Fourth Sunday after Pentecost, Sunday of All Saints of Rus’-Ukraine, Tone 3; Our Venerable Father Thomas of Maleum; and Acacius mentioned in The Ladder of Divine Ascent of Saint John Climacus

Read
Romans 6:18-23; Romans 8:28-39
Matthew 8:5-13; Matthew 5:1-16

Take a guess how many times we sing “Lord, have mercy” in the Divine Liturgy. Excluding the preparatory prayers of the clergy and any added petitions after the Gospel, the usual parish will sing it 44 times in each Liturgy. 44 times. Some have come to me as their pastor and asked, “Father, why do we have to sing “Lord, have mercy” so many times? Doesn’t the Lord hear us the first time?”

Their assumption that the Lord hears the first time is correct. We have heard in today’s Gospel that when the Gentile centurion but asked once for the Lord to heal his slave, the Lord started to move towards his house to heal him (despite the norm that a pious Jew would never enter into the house of a Gentile). In the same way, the Lord moves to answer our petition when we make it. Here’s the question: do we have the same faith as the centurion?

We sing “Lord, have mercy” so often not because the Lord is deaf to our petitions. Rather, it is so that we may grow in faith. It is so that we may come to a faith whereby we ask once with absolutely complete trust in the Lord, a faith like the centurion’s.

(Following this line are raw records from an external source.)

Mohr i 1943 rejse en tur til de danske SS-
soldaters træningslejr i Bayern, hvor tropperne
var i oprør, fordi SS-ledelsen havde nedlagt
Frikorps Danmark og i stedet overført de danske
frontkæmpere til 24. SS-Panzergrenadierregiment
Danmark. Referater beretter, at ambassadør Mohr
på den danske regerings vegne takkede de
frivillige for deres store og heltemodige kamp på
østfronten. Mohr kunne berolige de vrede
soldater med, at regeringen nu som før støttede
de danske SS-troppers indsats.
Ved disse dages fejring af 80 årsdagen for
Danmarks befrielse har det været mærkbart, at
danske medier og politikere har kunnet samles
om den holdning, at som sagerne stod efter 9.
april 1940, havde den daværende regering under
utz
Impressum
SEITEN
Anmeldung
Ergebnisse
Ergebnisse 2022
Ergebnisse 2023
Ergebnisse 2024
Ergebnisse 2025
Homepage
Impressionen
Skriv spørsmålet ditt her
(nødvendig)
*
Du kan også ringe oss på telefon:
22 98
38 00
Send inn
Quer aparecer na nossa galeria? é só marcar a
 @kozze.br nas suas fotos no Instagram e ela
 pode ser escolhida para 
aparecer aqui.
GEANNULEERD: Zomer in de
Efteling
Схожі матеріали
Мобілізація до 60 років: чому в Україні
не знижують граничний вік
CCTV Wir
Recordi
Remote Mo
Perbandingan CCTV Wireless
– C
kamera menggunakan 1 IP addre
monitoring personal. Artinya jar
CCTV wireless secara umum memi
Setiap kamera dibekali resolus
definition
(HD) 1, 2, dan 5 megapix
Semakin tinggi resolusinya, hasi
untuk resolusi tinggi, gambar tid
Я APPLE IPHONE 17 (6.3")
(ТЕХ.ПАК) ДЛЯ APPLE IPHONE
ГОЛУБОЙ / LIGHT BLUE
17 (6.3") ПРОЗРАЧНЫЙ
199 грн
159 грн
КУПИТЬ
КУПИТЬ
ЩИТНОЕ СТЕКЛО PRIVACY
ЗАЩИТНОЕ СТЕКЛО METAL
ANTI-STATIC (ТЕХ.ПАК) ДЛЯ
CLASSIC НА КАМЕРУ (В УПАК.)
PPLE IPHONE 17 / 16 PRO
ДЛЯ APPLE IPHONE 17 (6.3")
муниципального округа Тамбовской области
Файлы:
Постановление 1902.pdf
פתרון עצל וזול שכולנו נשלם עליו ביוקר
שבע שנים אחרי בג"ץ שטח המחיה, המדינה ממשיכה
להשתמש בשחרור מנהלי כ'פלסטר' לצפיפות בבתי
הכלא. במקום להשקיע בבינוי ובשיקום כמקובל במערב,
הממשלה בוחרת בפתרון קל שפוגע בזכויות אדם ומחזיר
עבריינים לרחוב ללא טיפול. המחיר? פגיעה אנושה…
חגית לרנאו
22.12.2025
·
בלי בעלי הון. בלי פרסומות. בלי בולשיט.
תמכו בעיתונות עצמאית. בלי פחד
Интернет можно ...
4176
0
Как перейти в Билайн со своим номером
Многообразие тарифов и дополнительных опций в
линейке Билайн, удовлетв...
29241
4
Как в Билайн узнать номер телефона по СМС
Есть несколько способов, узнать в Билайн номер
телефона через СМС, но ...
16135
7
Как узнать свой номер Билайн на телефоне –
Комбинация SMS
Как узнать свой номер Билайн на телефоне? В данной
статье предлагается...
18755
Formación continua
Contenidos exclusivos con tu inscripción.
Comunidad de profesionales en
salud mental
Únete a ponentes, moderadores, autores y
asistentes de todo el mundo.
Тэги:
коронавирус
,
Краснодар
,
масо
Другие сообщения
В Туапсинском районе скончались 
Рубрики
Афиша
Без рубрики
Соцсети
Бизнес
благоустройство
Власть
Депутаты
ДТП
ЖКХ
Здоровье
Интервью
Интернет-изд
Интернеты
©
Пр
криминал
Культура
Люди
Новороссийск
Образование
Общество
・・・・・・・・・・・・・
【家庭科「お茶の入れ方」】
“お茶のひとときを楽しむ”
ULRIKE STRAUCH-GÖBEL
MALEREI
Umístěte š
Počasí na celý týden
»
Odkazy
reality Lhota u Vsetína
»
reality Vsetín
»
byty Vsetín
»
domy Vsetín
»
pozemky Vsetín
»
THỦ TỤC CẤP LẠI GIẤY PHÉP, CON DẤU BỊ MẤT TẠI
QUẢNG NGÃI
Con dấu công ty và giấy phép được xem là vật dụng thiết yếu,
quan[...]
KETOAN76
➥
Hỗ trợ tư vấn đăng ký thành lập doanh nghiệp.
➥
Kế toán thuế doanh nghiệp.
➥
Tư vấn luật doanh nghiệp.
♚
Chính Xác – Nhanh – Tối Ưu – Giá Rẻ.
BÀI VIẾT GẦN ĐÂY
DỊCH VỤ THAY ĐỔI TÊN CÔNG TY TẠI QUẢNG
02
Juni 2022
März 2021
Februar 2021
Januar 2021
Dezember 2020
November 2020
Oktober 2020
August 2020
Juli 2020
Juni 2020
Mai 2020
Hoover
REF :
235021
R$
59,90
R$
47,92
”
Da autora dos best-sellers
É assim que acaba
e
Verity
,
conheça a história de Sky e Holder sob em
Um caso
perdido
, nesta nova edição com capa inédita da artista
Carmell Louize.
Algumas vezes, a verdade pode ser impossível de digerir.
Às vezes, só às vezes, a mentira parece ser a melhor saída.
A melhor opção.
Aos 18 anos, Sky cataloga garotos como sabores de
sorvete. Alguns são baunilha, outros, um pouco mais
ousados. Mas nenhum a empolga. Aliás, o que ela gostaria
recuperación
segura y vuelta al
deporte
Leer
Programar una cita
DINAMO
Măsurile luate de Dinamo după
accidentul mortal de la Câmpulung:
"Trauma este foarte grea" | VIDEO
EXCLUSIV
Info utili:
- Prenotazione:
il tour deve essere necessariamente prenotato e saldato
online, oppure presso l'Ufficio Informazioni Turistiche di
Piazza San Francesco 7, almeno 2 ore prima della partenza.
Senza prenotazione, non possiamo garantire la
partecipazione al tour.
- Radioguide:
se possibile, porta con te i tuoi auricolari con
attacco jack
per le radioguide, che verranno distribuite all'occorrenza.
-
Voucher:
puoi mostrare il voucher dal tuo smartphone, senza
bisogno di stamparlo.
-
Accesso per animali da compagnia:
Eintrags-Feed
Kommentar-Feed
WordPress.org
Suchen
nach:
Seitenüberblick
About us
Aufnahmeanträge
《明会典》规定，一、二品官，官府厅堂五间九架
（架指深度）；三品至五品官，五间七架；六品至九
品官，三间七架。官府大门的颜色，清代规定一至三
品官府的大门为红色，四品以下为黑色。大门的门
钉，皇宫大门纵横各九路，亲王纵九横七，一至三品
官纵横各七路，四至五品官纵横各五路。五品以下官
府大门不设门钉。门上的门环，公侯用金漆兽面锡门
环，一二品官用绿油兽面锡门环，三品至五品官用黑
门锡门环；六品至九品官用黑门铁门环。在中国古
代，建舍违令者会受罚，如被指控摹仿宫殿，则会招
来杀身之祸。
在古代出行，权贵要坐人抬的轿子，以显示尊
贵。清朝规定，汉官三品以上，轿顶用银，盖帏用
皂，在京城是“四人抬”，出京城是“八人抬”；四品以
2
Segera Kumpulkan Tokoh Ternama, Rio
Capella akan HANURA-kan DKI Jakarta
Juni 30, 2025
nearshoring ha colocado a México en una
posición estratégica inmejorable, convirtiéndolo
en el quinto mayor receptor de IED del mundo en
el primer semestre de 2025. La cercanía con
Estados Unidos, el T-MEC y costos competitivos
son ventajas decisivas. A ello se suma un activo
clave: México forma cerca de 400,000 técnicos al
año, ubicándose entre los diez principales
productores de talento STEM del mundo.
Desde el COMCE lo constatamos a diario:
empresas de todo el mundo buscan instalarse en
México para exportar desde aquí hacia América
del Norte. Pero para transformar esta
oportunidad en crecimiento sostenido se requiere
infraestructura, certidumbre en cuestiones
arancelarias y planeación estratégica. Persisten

As Dmitri Royster has noted, St. Gregory of Nazianzus wrote about the centurion’s faith and his approach to the Lord as an example for us all: “Wherefore we must purify ourselves first, and then approach this converse with the Pure … be like the Centurion who would seek for healing, but would not, through a praiseworthy fear, receive the Healer into his house. Let each one of us also speak so, as long as he is still uncleansed, and is a Centurion still, commanding many in wickedness, and serving in the army of Caesar, the World-ruler of those who are being dragged down; ‘I am not worthy that thou shouldest enter under my roof’” (Oration on the Holy Lights, 9).

Let’s keep singing “Lord, have mercy” until we get it – a centurion’s faith.